[Saved data entries]
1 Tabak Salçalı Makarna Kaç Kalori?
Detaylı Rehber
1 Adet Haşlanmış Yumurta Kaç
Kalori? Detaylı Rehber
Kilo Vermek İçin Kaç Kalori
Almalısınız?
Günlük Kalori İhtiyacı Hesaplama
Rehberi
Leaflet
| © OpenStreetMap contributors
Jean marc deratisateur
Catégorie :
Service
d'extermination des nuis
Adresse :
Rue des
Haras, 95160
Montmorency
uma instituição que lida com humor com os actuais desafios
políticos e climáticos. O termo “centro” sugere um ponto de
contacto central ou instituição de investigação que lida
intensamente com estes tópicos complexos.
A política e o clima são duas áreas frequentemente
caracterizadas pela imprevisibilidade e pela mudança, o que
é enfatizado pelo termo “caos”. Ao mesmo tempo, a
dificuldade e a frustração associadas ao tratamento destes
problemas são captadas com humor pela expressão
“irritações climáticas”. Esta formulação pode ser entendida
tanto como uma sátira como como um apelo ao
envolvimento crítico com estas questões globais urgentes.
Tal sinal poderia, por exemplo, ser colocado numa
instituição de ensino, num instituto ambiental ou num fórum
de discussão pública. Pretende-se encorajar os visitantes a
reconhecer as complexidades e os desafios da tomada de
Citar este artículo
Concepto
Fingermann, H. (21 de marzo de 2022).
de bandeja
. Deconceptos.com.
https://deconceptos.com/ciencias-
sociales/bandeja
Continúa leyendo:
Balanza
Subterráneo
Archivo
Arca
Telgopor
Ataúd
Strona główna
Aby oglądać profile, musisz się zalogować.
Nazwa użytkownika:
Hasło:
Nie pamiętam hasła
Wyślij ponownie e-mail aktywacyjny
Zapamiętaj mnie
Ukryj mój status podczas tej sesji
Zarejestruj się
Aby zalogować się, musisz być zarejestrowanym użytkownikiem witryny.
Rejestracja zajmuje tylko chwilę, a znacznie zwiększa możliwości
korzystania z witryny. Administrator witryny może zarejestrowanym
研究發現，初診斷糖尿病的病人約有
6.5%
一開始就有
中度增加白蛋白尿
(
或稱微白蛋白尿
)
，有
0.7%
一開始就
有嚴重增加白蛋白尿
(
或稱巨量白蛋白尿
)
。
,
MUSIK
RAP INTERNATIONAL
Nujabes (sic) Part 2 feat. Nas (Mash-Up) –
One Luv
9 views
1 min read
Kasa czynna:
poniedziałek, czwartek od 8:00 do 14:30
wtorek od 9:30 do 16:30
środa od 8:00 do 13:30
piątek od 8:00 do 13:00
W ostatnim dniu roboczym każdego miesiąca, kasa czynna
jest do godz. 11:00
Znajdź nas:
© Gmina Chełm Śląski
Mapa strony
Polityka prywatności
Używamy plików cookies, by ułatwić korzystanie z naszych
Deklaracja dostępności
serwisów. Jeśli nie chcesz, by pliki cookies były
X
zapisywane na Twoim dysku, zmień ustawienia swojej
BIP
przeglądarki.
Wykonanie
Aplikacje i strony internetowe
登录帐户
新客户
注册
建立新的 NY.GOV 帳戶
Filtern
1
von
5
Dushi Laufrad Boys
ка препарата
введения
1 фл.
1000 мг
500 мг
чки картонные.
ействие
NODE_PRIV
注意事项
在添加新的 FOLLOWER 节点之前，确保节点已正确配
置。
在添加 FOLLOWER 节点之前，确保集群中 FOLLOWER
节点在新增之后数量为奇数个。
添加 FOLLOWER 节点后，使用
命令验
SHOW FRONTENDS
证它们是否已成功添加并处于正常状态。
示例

# How to complete this task
Every entry that appears above should be duplicated exactly.

# Worked solution
1 Tabak Salçalı Makarna Kaç Kalori?
Detaylı Rehber
1 Adet Haşlanmış Yumurta Kaç
Kalori? Detaylı Rehber
Kilo Vermek İçin Kaç Kalori
Almalısınız?
Günlük Kalori İhtiyacı Hesaplama
Rehberi
Leaflet
| © OpenStreetMap contributors
Jean marc deratisateur
Catégorie :
Service
d'extermination des nuis
Adresse :
Rue des
Haras, 95160
Montmorency
uma instituição que lida com humor com os actuais desafios
políticos e climáticos. O termo “centro” sugere um ponto de
contacto central ou instituição de investigação que lida
intensamente com estes tópicos complexos.
A política e o clima são duas áreas frequentemente
caracterizadas pela imprevisibilidade e pela mudança, o que
é enfatizado pelo termo “caos”. Ao mesmo tempo, a
dificuldade e a frustração associadas ao tratamento destes
problemas são captadas com humor pela expressão
“irritações climáticas”. Esta formulação pode ser entendida
tanto como uma sátira como como um apelo ao
envolvimento crítico com estas questões globais urgentes.
Tal sinal poderia, por exemplo, ser colocado numa
instituição de ensino, num instituto ambiental ou num fórum
de discussão pública. Pretende-se encorajar os visitantes a
reconhecer as complexidades e os desafios da tomada de
Citar este artículo
Concepto
Fingermann, H. (21 de marzo de 2022).
de bandeja
. Deconceptos.com.
https://deconceptos.com/ciencias-
sociales/bandeja
Continúa leyendo:
Balanza
Subterráneo
Archivo
Arca
Telgopor
Ataúd
Strona główna
Aby oglądać profile, musisz się zalogować.
Nazwa użytkownika:
Hasło:
Nie pamiętam hasła
Wyślij ponownie e-mail aktywacyjny
Zapamiętaj mnie
Ukryj mój status podczas tej sesji
Zarejestruj się
Aby zalogować się, musisz być zarejestrowanym użytkownikiem witryny.
Rejestracja zajmuje tylko chwilę, a znacznie zwiększa możliwości
korzystania z witryny. Administrator witryny może zarejestrowanym
研究發現，初診斷糖尿病的病人約有
6.5%
一開始就有
中度增加白蛋白尿
(
或稱微白蛋白尿
)
，有
0.7%
一開始就
有嚴重增加白蛋白尿
(
或稱巨量白蛋白尿
)
。
,
MUSIK
RAP INTERNATIONAL
Nujabes (sic) Part 2 feat. Nas (Mash-Up) –
One Luv
9 views
1 min read
Kasa czynna:
poniedziałek, czwartek od 8:00 do 14:30
wtorek od 9:30 do 16:30
środa od 8:00 do 13:30
piątek od 8:00 do 13:00
W ostatnim dniu roboczym każdego miesiąca, kasa czynna
jest do godz. 11:00
Znajdź nas:
© Gmina Chełm Śląski
Mapa strony
Polityka prywatności
Używamy plików cookies, by ułatwić korzystanie z naszych
Deklaracja dostępności
serwisów. Jeśli nie chcesz, by pliki cookies były
X
zapisywane na Twoim dysku, zmień ustawienia swojej
BIP
przeglądarki.
Wykonanie
Aplikacje i strony internetowe
登录帐户
新客户
注册
建立新的 NY.GOV 帳戶
Filtern
1
von
5
Dushi Laufrad Boys
ка препарата
введения
1 фл.
1000 мг
500 мг
чки картонные.
ействие
NODE_PRIV
注意事项
在添加新的 FOLLOWER 节点之前，确保节点已正确配
置。
在添加 FOLLOWER 节点之前，确保集群中 FOLLOWER
节点在新增之后数量为奇数个。
添加 FOLLOWER 节点后，使用
命令验
SHOW FRONTENDS
证它们是否已成功添加并处于正常状态。
示例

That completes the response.